Salió a toda prisa. Bella soltó una risita al ver a Amanda.

—Así que la ha enviado a usted. En mi vida me he sentido tan avergonzada. Casi le dijo a Frith que yo era una borracha, una bebedora secreta... Eso es lo que le dijo a Frith.

—No le ha dicho nada semejante.

—¿De qué hablaban usted y Frith cuando yo estaba aquí? ¿De mí?

—No.

—No la creo.

—Existen otros temas de conversación también, señora Stockland —replicó Amanda. Rara vez hablaba con tanta aspereza, y cuando lo hacía, siempre resultaba eficaz.

—¿De qué hablaba él entonces?

—De su posible viaje a Crimea.

—¿Sabe por qué se va? —Soltó una carcajada—. Porque está enamorado de mí y yo soy la esposa de Hesketh. Eso es lo que le ha dicho a usted, ¿verdad?

—Sea sensata, por favor. Acuéstese. Se sentirá mucho mejor si lo hace. Permítame que le ayude.

Amanda la cogió del brazo.

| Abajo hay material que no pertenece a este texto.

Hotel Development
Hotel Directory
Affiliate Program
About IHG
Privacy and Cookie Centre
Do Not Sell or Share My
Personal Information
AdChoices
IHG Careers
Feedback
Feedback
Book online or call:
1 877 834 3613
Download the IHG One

Bella se levantó y se tambaleó, agarrándose a la silla mientras se dejaba caer lentamente al suelo.

—Oh, querida, me da vueltas la habitación. Me temo que estoy realmente un poco in... to... xi... cada.

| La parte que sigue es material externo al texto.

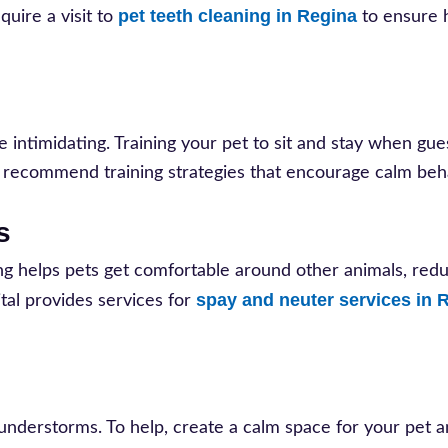
pet teeth cleaning in Regina
uire a visit to
to ensure 
e intimidating. Training your pet to sit and stay when gue
n recommend training strategies that encourage calm beh
s
ning helps pets get comfortable around other animals, red
spay and neuter services in 
tal provides services for
thunderstorms. To help, create a calm space for your pet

—Le ayudaré a desvestirse y, luego, si no puedo llevarla a la cama, tendré que llamar a su marido.

—A veces creo que a él le gustaría verme en la cama, en la cama todo el tiempo, para que no pudiera tener ningún amigo.

Amanda le soltó la cinta de terciopelo que llevaba en el cuello y todos los ganchos y ojales del vestido malva. Le costó quitarle las enaguas y las ballenas del corsé.

—No debería apretarse tanto la ropa —observó Amanda—. Es muy malo para usted.

—Yo tenía una cintura tan fina, cuarenta y cinco centímetros. Eso es lo que tenía. Cuarenta y cinco...

—Usted era joven entonces. No puede esperar conservar eternamente una figura juvenil.

—A usted le gustaría impedirme hacer todo lo que yo quiero. Nada de ropas ajustadas, nada de bebidas. Oh, estoy sedienta. Deme un poquito de ginebra. Me apetece ginebra.

Amanda le introdujo por la cabeza el camisón bordado.

—¿Intentará acostarse ahora?

—Cuando tome un poquito de ginebra.

—Esta noche, no. Ya ha bebido bastante.

—Me quedaré aquí sentada hasta que me la dé.

Amanda llamó con los nudillos a la puerta de intercomunicación. Hesketh abrió de inmediato.

—No puedo meterla en la cama. Creo que tendremos que llevarla en vilo entre los dos. Ella es incapaz de andar.

—Comprendo. Le daré una dosis de algo para que se duerma.

Se dirigieron juntos hacia la cama. Bella tenía los ojos entornados y no pareció reparar en ellos mientras la depositaban sobre la cama y Amanda la tapaba.

—Quiero un trago —gimió Bella.

—Quédese unos momentos con ella —dijo Hesketh—. Voy a traerle un somnífero.

Cuando regresó, llevaba en la mano un vaso con un poco de líquido. Se lo acercó a Bella a los labios, y Amanda quedó sorprendida al ver lo sumisamente que lo bebía.

Permanecieron uno a cada lado de la cama, mirándola. A los pocos minutos dormía profundamente.

—Dormirá hasta la mañana —dijo Hesketh—. Déjela dormir hasta que despierte por sí sola. ¿Querrá decírselo a los criados?

Amanda asintió y pensó en el aire fatigado que él ofrecía mientras salían juntos de la habitación y se detenían en el pasillo.

—Esta noche ha sido una dura prueba —reconoció él.